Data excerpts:
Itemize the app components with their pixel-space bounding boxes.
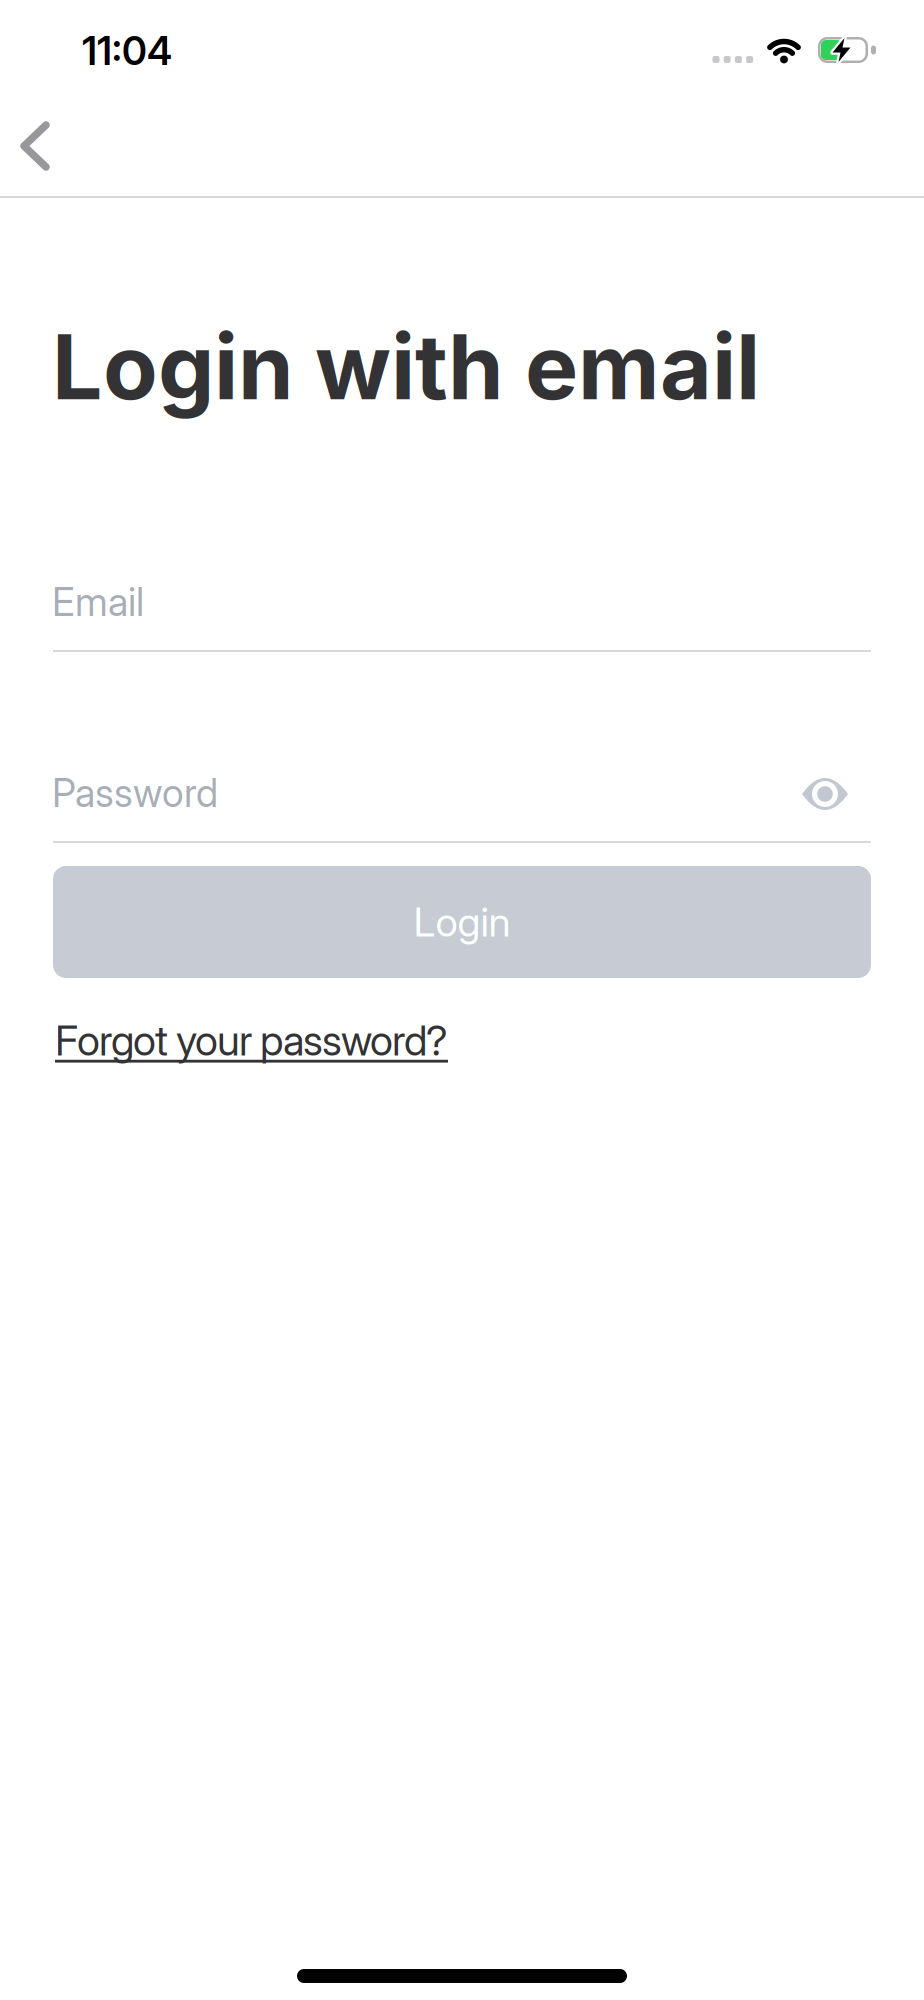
button[interactable]: Forgot your password?: [55, 1016, 448, 1065]
staticText: Password: [52, 770, 218, 816]
staticText: 11:04: [82, 28, 172, 74]
staticText: Forgot your password?: [55, 1016, 448, 1065]
button[interactable]: Back: [0, 102, 90, 192]
button[interactable]: Show password: [795, 770, 855, 818]
button[interactable]: Login: [53, 866, 871, 978]
staticText: Login: [414, 898, 510, 946]
staticText: Login with email: [52, 314, 760, 419]
staticText: Email: [52, 579, 144, 625]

### WHAT IS BEING ASKED
Would you copy out the data exactly, leaving every picture out?

### WRITTEN ANSWER
Itemize the app components with their pixel-space bounding boxes.
button[interactable]: Forgot your password?: [55, 1016, 448, 1065]
staticText: Password: [52, 770, 218, 816]
staticText: 11:04: [82, 28, 172, 74]
staticText: Forgot your password?: [55, 1016, 448, 1065]
button[interactable]: Back: [0, 102, 90, 192]
button[interactable]: Show password: [795, 770, 855, 818]
button[interactable]: Login: [53, 866, 871, 978]
staticText: Login: [414, 898, 510, 946]
staticText: Login with email: [52, 314, 760, 419]
staticText: Email: [52, 579, 144, 625]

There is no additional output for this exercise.